Star Bukri’s Catering is wedged on the end of a commercial strip in Garland that hardly even qualifies as a strip, just a pet grooming place and travel insurance storefront strung together. Nearby are a car wash station and the Home Depot behemoth that shadows it, and also Gojo Ethiopian restaurant. But here, on the corner of Jupiter and Buckingham Roads, you find yourself in a tiny, cozy, warm Ethiopian home-cooking to-go place, surrounded by walls that are lime-yellow and speak of gored-gored and kitfo. It fills a kind of in-between niche, not a formal restaurant, but more than a gas station that sells fluffy, spongy injera. It occupies a sweet spot. And people know it.

Panettone crowns the counter this time of year, along with plastic containers of baklava and roasted barley and peanuts. Thermos dispensers pour hot streams of tea, one so thick with fresh ginger, it’s almost brothy; the other steeped with cardamom and other spices. There is coffee, too, if the machine happens to be working. The owner, Bukri herself, is there in the mornings, usually. The illustrated menus on the wall will tell you it’s then they serve ful, mashed fava beans and feta, with Ethiopian butter and toasted bread, or the scrambled-egg dish fit fit. It’s when Bukri is there that you might be treated to a full coffee ceremony, the aroma of roasted beans filling the snug space. It’s quite remarkable, the flavors that come out of this humble place with a few tables, where people wait, or, in my case, tuck into their to-go containers, unable to resist.
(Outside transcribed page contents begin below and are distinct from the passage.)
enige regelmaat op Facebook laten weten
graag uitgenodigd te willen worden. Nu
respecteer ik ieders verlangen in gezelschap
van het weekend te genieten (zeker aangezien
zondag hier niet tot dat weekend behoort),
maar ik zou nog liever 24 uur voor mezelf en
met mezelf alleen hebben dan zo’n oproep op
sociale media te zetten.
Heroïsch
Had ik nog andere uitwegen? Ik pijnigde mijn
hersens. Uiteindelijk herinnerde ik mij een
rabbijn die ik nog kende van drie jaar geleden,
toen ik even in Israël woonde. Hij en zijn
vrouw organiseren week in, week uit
Look for the vegetarian combo platter (a steal at $7.99), piled with gomen, braised, rough-chopped collards that leave a resonant note of ginger that warms you. (Ethiopian food is similar to Southern food in many ways, and there are reasons for that, amid our borrowings from Africa.) Slow-cooked green beans and carrots are caramel-y around the edges. Potatoes and carrots, the colors bold, the textures satisfying, are redolent with ginger again. Lentils come seasoned with the Ethiopian base of long-stewed onions and tomatoes laced with Berbere spice. And shiro is as good as any you’ll find, the split-pea purée rich, nutty, and silken. Everything comes with rolls of injera tucked on top, already soaking up the sauces.

Those seeking a classic meat dish should turn to doro wat—with chicken thighs and a hard-cooked egg—which bathes in a sauce that’s dark, almost brooding red. Long-stewed tomatoes and onions are fierce with Berbere spice. Mounds of the gingery gomen and ayr, cottage cheese, come tucked on the side, useful to cool your mouth. (If you look closely, you’ll notice that the two main sauces Bukri sells are alecha kulet, the cooking paste of onions and garlic; and kay kulet, the fiery-red base for doro wot and other dishes.)

This is where those in the know come when they crave the flavors so particular to Ethiopian food. The day I went, recently, a feeling of fall gripped the air. It was crisp outside. Inside, the flavors were all warmth—winter woes chased away by spice.